Annual ED census ranged from 43,000 to 101,000 patients. The number of ED treatment beds ranged from 27 to 95. Median overall LOS for all sites was 5.4 hours. Daily percentage of admitted patients was found to be a significant predictor of discharged and admitted patient LOS. Higher daily percentage of discharged and eloped patients, more hours on ambulance diversion, and weekday (vs weekend) of patient presentation were significantly associated with prolonged LOS for discharged and admitted patients (P < .05). For each percentage of increase in discharged patients, there was a 1% associated decrease in overall LOS, whereas each percentage of increase in eloped patients was associated with a 1.2% increase in LOS.

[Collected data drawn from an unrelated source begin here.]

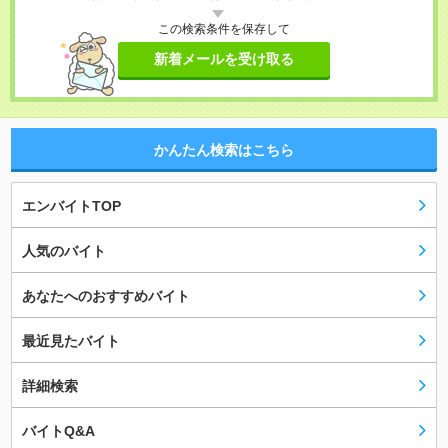
この検索条件を保存して
新着メールを受け取る
かんたん検索はこちら
エンバイトTOP
人気のバイト
あなたへのおすすめバイト
最近見たバイト
詳細検索
バイトQ&A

Length of stay was increased on days with higher percentage daily admissions, higher elopements, higher periods of ambulance diversion, and during weekdays, whereas LOS was decreased on days with higher numbers of discharges and weekends. This is the first study to demonstrate this association across a broad group of hospitals.
急诊科(ED)停留时间(LOS)延长与不良结局、患者满意度降低和 ED 拥堵有关。这项多中心研究确定了与 LOS 延长相关的因素。
这项回顾性研究包括美国各地的 9 个 ED。从 2009 年的日历年中收集 ED 日常运营指标。使用对数转换的 LOS 作为因变量的多变量线性总体平均模型,以确定 ED 运营变量哪些是 ED 出院、入院和整体 ED 患者类别 LOS 的预测因素。
ED 每年的就诊人数从 43000 到 101000 人不等。ED 治疗床位数量从 27 到 95 不等。所有站点的总体 LOS 中位数为 5.4 小时。发现每天入院患者的比例是出院和入院患者 LOS 的显著预测因素。每天出院和逃跑患者的比例较高、救护车分流时间较长,以及患者就诊的工作日(而非周末)与出院和入院患者的 LOS 延长显著相关(P<.05)。出院患者的百分比每增加 1%,总体 LOS 就会相应减少 1%,而逃跑患者的百分比每增加 1%,LOS 就会增加 1.2%。
在每日入院率较高、逃跑率较高、救护车分流时间较长和工作日期间,LOS 会增加,而在每日出院人数较多和周末期间,LOS 会减少。这是第一项在广泛的医院群体中证明这种关联的研究。